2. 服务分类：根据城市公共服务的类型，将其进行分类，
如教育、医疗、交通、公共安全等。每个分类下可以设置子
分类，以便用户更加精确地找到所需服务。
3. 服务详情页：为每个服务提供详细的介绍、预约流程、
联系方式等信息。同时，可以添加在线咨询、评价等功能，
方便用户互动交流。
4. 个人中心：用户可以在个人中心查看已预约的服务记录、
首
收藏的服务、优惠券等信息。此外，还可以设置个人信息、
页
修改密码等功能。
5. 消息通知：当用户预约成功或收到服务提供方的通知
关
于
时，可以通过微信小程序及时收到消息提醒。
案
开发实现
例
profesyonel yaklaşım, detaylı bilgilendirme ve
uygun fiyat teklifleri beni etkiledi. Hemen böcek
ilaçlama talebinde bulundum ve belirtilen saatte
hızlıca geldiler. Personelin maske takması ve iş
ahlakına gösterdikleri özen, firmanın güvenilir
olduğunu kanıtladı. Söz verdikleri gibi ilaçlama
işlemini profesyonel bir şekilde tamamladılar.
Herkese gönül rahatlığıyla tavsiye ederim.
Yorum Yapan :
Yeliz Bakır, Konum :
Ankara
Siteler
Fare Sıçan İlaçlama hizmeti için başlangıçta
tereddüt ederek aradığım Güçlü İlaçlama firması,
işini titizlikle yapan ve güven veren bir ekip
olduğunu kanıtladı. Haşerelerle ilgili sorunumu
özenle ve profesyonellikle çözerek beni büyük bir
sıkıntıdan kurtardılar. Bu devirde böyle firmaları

WHAT TO DO: Nothing may be omitted; retype every record exactly.

EXERCISE OUTPUT:
2. 服务分类：根据城市公共服务的类型，将其进行分类，
如教育、医疗、交通、公共安全等。每个分类下可以设置子
分类，以便用户更加精确地找到所需服务。
3. 服务详情页：为每个服务提供详细的介绍、预约流程、
联系方式等信息。同时，可以添加在线咨询、评价等功能，
方便用户互动交流。
4. 个人中心：用户可以在个人中心查看已预约的服务记录、
首
收藏的服务、优惠券等信息。此外，还可以设置个人信息、
页
修改密码等功能。
5. 消息通知：当用户预约成功或收到服务提供方的通知
关
于
时，可以通过微信小程序及时收到消息提醒。
案
开发实现
例
profesyonel yaklaşım, detaylı bilgilendirme ve
uygun fiyat teklifleri beni etkiledi. Hemen böcek
ilaçlama talebinde bulundum ve belirtilen saatte
hızlıca geldiler. Personelin maske takması ve iş
ahlakına gösterdikleri özen, firmanın güvenilir
olduğunu kanıtladı. Söz verdikleri gibi ilaçlama
işlemini profesyonel bir şekilde tamamladılar.
Herkese gönül rahatlığıyla tavsiye ederim.
Yorum Yapan :
Yeliz Bakır, Konum :
Ankara
Siteler
Fare Sıçan İlaçlama hizmeti için başlangıçta
tereddüt ederek aradığım Güçlü İlaçlama firması,
işini titizlikle yapan ve güven veren bir ekip
olduğunu kanıtladı. Haşerelerle ilgili sorunumu
özenle ve profesyonellikle çözerek beni büyük bir
sıkıntıdan kurtardılar. Bu devirde böyle firmaları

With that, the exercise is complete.